Records from a dataset
══════════
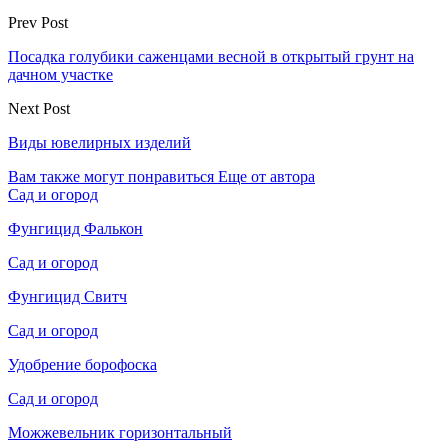
Prev Post
Посадка голубики саженцами весной в открытый грунт на
дачном участке
Next Post
Виды ювелирных изделий
Вам также могут понравиться
Еще от автора
Сад и огород
Фунгицид Фалькон
Сад и огород
Фунгицид Свитч
Сад и огород
Удобрение борофоска
Сад и огород
Можжевельник горизонтальный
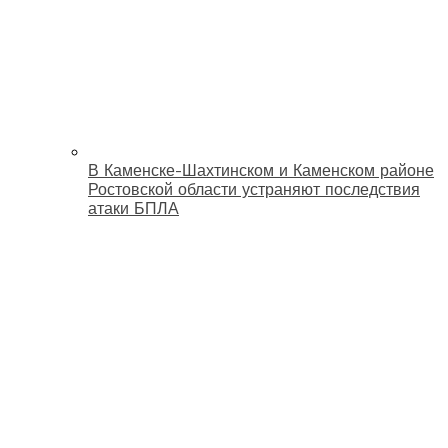
В Каменске-Шахтинском и Каменском районе
Ростовской области устраняют последствия
атаки БПЛА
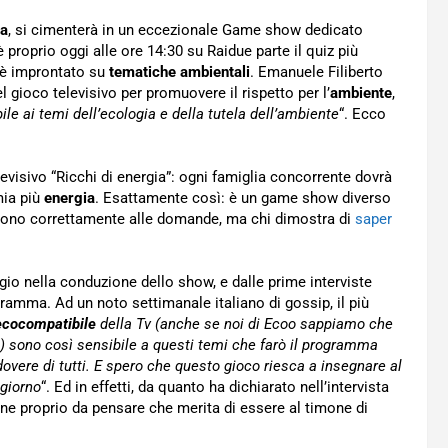
ia
, si cimenterà in un eccezionale Game show dedicato
proprio oggi alle ore 14:30 su Raidue parte il quiz più
 è improntato su
tematiche ambientali
. Emanuele Filiberto
 gioco televisivo per promuovere il rispetto per l’
ambiente
,
le ai temi dell’ecologia e della tutela dell’ambiente
“. Ecco
evisivo “Ricchi di energia”: ogni famiglia concorrente dovrà
mia più
energia
. Esattamente così: è un game show diverso
dono correttamente alle domande, ma chi dimostra di
saper
gio nella conduzione dello show, e dalle prime interviste
gramma. Ad un noto settimanale italiano di gossip, il più
cocompatibile
della Tv (anche se noi di Ecoo sappiamo che
) sono così sensibile a questi temi che farò il programma
vere di tutti. E spero che questo gioco riesca a insegnare al
 giorno
“. Ed in effetti, da quanto ha dichiarato nell’intervista
iene proprio da pensare che merita di essere al timone di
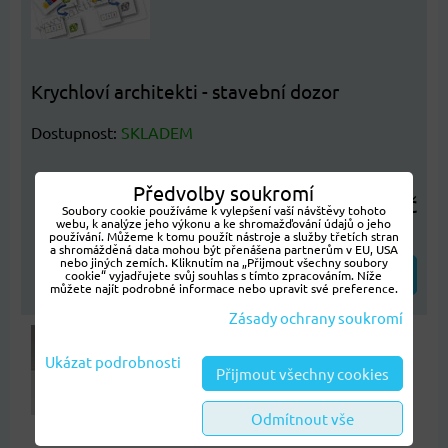
Krychloví architekti - stavební dozor
Dostupnost:
SKLADEM
Předvolby soukromí
954 Kč
Soubory cookie používáme k vylepšení vaší návštěvy tohoto
webu, k analýze jeho výkonu a ke shromažďování údajů o jeho
používání. Můžeme k tomu použít nástroje a služby třetích stran
a shromážděná data mohou být přenášena partnerům v EU, USA
nebo jiných zemích. Kliknutím na „Přijmout všechny soubory
ZVOLTE VARIANTU
cookie“ vyjadřujete svůj souhlas s tímto zpracováním. Níže
můžete najít podrobné informace nebo upravit své preference.
Zásady ochrany soukromí
Ukázat podrobnosti
Přijmout všechny cookies
Odmítnout vše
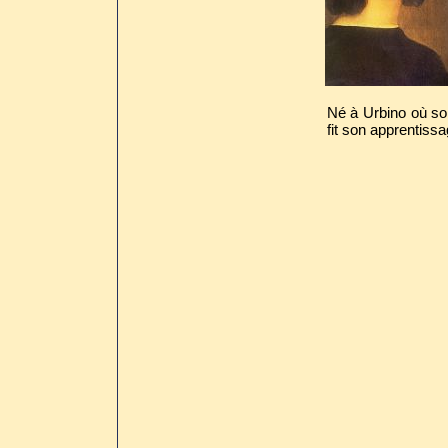
Né à Urbino où son
fit son apprentiss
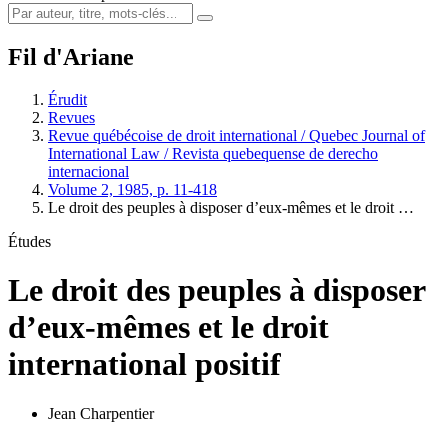
Fil d'Ariane
Érudit
Revues
Revue québécoise de droit international / Quebec Journal of
International Law / Revista quebequense de derecho
internacional
Volume 2, 1985, p. 11-418
Le droit des peuples à disposer d’eux-mêmes et le droit …
Études
Le droit des peuples à disposer
d’eux-mêmes et le droit
international positif
Jean Charpentier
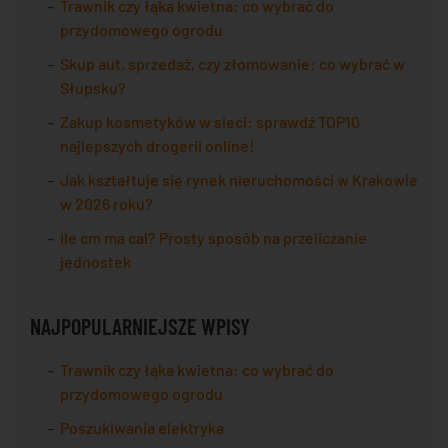
Trawnik czy łąka kwietna: co wybrać do
przydomowego ogrodu
Skup aut, sprzedaż, czy złomowanie: co wybrać w
Słupsku?
Zakup kosmetyków w sieci: sprawdź TOP10
najlepszych drogerii online!
Jak kształtuje się rynek nieruchomości w Krakowie
w 2026 roku?
Ile cm ma cal? Prosty sposób na przeliczanie
jednostek
NAJPOPULARNIEJSZE WPISY
Trawnik czy łąka kwietna: co wybrać do
przydomowego ogrodu
Poszukiwania elektryka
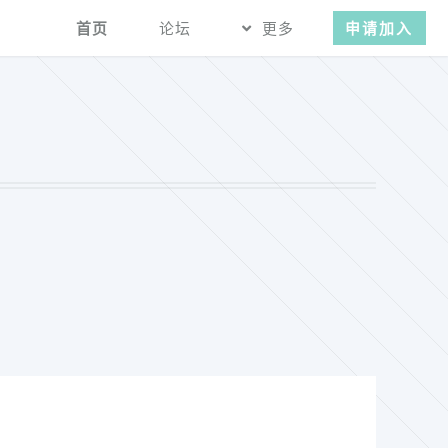
首页
论坛
更多
申请加入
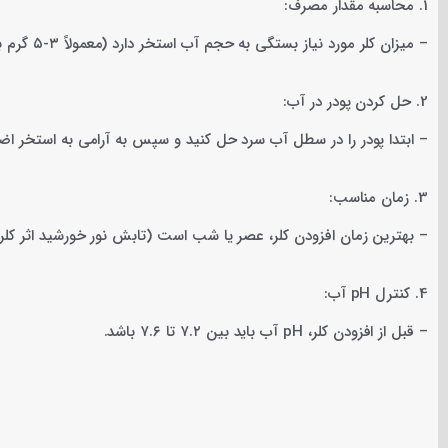
1. محاسبه مقدار مصرف:
– میزان کلر مورد نیاز بستگی به حجم آب استخر دارد (معمولاً ۳-۵ گرم به ازای هر مترمکعب).
2. حل کردن پودر در آب:
– ابتدا پودر را در سطل آب سرد حل کنید و سپس به آرامی به استخر اضاف
3. زمان مناسب:
– بهترین زمان افزودن کلر، عصر یا شب است (تابش نور خورشید اثر کلر
4. کنترل pH آب:
– قبل از افزودن کلر، pH آب باید بین ۷.۲ تا ۷.۶ باشد.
══════════
- **Prompt**
Give back an exact reproduction of the entries, with all pictures excluded.

- **Completed exercise**
Prev Post
Посадка голубики саженцами весной в открытый грунт на
дачном участке
Next Post
Виды ювелирных изделий
Вам также могут понравиться
Еще от автора
Сад и огород
Фунгицид Фалькон
Сад и огород
Фунгицид Свитч
Сад и огород
Удобрение борофоска
Сад и огород
Можжевельник горизонтальный
В Каменске-Шахтинском и Каменском районе
Ростовской области устраняют последствия
атаки БПЛА
ia
, si cimenterà in un eccezionale Game show dedicato
proprio oggi alle ore 14:30 su Raidue parte il quiz più
 è improntato su
tematiche ambientali
. Emanuele Filiberto
 gioco televisivo per promuovere il rispetto per l’
ambiente
,
le ai temi dell’ecologia e della tutela dell’ambiente
“. Ecco
evisivo “Ricchi di energia”: ogni famiglia concorrente dovrà
mia più
energia
. Esattamente così: è un game show diverso
dono correttamente alle domande, ma chi dimostra di
saper
gio nella conduzione dello show, e dalle prime interviste
gramma. Ad un noto settimanale italiano di gossip, il più
cocompatibile
della Tv (anche se noi di Ecoo sappiamo che
) sono così sensibile a questi temi che farò il programma
vere di tutti. E spero che questo gioco riesca a insegnare al
 giorno
“. Ed in effetti, da quanto ha dichiarato nell’intervista
iene proprio da pensare che merita di essere al timone di
Krychloví architekti - stavební dozor
Dostupnost:
SKLADEM
Předvolby soukromí
954 Kč
Soubory cookie používáme k vylepšení vaší návštěvy tohoto
webu, k analýze jeho výkonu a ke shromažďování údajů o jeho
používání. Můžeme k tomu použít nástroje a služby třetích stran
a shromážděná data mohou být přenášena partnerům v EU, USA
nebo jiných zemích. Kliknutím na „Přijmout všechny soubory
ZVOLTE VARIANTU
cookie“ vyjadřujete svůj souhlas s tímto zpracováním. Níže
můžete najít podrobné informace nebo upravit své preference.
Zásady ochrany soukromí
Ukázat podrobnosti
Přijmout všechny cookies
Odmítnout vše
Né à Urbino où son
fit son apprentiss
Fil d'Ariane
Érudit
Revues
Revue québécoise de droit international / Quebec Journal of
International Law / Revista quebequense de derecho
internacional
Volume 2, 1985, p. 11-418
Le droit des peuples à disposer d’eux-mêmes et le droit …
Études
Le droit des peuples à disposer
d’eux-mêmes et le droit
international positif
Jean Charpentier
Trawnik czy łąka kwietna: co wybrać do
przydomowego ogrodu
Skup aut, sprzedaż, czy złomowanie: co wybrać w
Słupsku?
Zakup kosmetyków w sieci: sprawdź TOP10
najlepszych drogerii online!
Jak kształtuje się rynek nieruchomości w Krakowie
w 2026 roku?
Ile cm ma cal? Prosty sposób na przeliczanie
jednostek
NAJPOPULARNIEJSZE WPISY
Trawnik czy łąka kwietna: co wybrać do
przydomowego ogrodu
Poszukiwania elektryka
首页
论坛
更多
申请加入
1. محاسبه مقدار مصرف:
– میزان کلر مورد نیاز بستگی به حجم آب استخر دارد (معمولاً ۳-۵ گرم به ازای هر مترمکعب).
2. حل کردن پودر در آب:
– ابتدا پودر را در سطل آب سرد حل کنید و سپس به آرامی به استخر اضاف
3. زمان مناسب:
– بهترین زمان افزودن کلر، عصر یا شب است (تابش نور خورشید اثر کلر
4. کنترل pH آب:
– قبل از افزودن کلر، pH آب باید بین ۷.۲ تا ۷.۶ باشد.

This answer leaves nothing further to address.